Usucapione tra fratelli

Succede abbastanza spesso che, dopo la morte dei genitori, i figli ereditino e si ritrovino quindi comproprietari di un appartamento e che magari uno dei fratelli utilizzi e/o occupi più degli altri l’immobile.

Domanda: quand’è che può matura l’usucapione?

La Corte di Cassazione ha risposto qualche giorno fa, con l’ordinanza n.3423/24.

Il passaggio forse più interessante dell’ordinanza è il seguente: “lo stato di fatto derivante dal godimento esclusivo della cosa comune da parte di uno dei compossessori non è, di per sé, idoneo a farlo ritenere funzionale all’esercizio del possesso ad usucapionem e non anche, invece, conseguenza di un atteggiamento di mera tolleranza da parte dell’altro compossessore, risultando necessario, a fini dell’usucapione, la manifestazione del dominio esclusivo sulla res communis da parte dell’interessato attraverso un’attività durevole, apertamente contrastante ed inoppugnabilmente incompatibile con il possesso altrui”.

Cosa vuol dire?

Vuol dire che la circostanza che, per anni, uno dei fratelli abbia goduto in via esclusiva dell’immobile non significa necessariamente che egli abbia usucapito il bene; questo perché occorre tener conto e verificare anche quale sia stato l’atteggiamento degli altri comproprietari.
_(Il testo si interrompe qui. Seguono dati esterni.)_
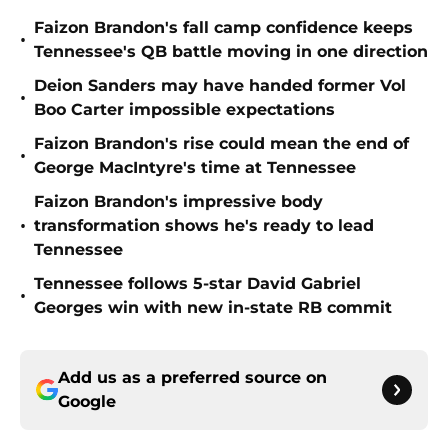
Faizon Brandon's fall camp confidence keeps
•
Tennessee's QB battle moving in one direction
Deion Sanders may have handed former Vol
•
Boo Carter impossible expectations
Faizon Brandon's rise could mean the end of
•
George MacIntyre's time at Tennessee
Faizon Brandon's impressive body
•
transformation shows he's ready to lead
Tennessee
Tennessee follows 5-star David Gabriel
•
Georges win with new in-state RB commit
Add us as a preferred source on
Google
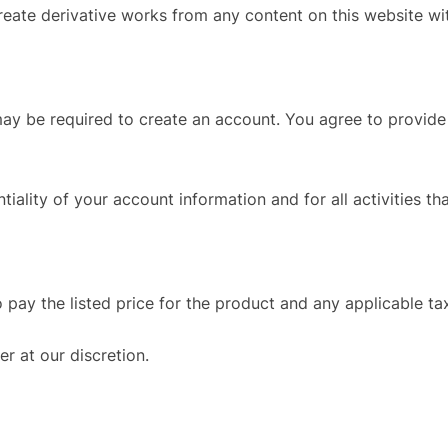
create derivative works from any content on this website wi
 may be required to create an account. You agree to provi
tiality of your account information and for all activities t
o pay the listed price for the product and any applicable ta
er at our discretion.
Occorre infatti verificare se questi ultimi abbiano tollerato un maggiore utilizzo dell’immobile da parte del loro parente oppure se essi siano stati del tutto estromessi dal bene, vale a dire se il loro parente abbia tenuto una condotta incompatibile con il possesso degli altri comproprietari.

Questo accertamento è particolarmente delicato ed importante quando i comproprietari siano parenti stretti.

Infatti, se è difficile che un soggetto possa tollerare per lungo tempo il godimento esclusivo da parte di un estraneo, altro discorso vale per i parenti, perché in quest’ultimo caso è più probabile che si abbia un atteggiamento più accondiscendente.

La Cassazione dice giustamente che, “nell’indagine diretta a stabilire […] se un’attività corrispondente all’esercizio della proprietà […] sia stata compiuta con l’altrui tolleranza e quindi sia inidonea all’acquisto del possesso, la lunga durata dell’attività medesima può integrare un elemento presuntivo, nel senso dell’esclusione di detta situazione di tolleranza, qualora si verta in tema di rapporti non di parentela, ma di mera amicizia o buon vicinato, tenuto conto che nei secondi, di per sé labili e mutevoli, è più difficile il mantenimento di quella tolleranza per un lungo arco di tempo, mentre il rapporto di parentela e, a fortiori, il rapporto di stretta parentela giustificano notoriamente la configurazione di atteggiamenti di accondiscendenza e, quindi, di tolleranza pur al cospetto di forme di godimento esclusivo di lunga durata”.

Pertanto, cercando di arrivare ad una conclusione, si può dire che, nei rapporti tra parenti, per poter maturare l’usucapione, non basta il godimento esclusivo del bene, ma serve qualcosa in più: “ai fini della decorrenza del termine per l’usucapione, è, invece, idoneo soltanto un atto (o un comportamento) il cui compimento, da parte di uno dei comproprietari, realizzi, per un verso, l’impossibilità assoluta per gli altri partecipanti di proseguire un rapporto materiale con il bene e denoti, per altro verso, inequivocamente l’intenzione di possedere il bene in maniera esclusiva, per cui ove possa sussistere un ragionevole dubbio sul significato dell’atto materiale, il termine per l’usucapione non può cominciare a decorrere, ove agli altri partecipanti non sia stata comunicata, anche con modalità non formali, la volontà di possedere in via esclusiva”.

Quindi, soltanto un comportamento che renda inequivocabilmente impossibile per gli altri comproprietari il possesso del bene fa iniziare a decorrere il termine per l’usucapione.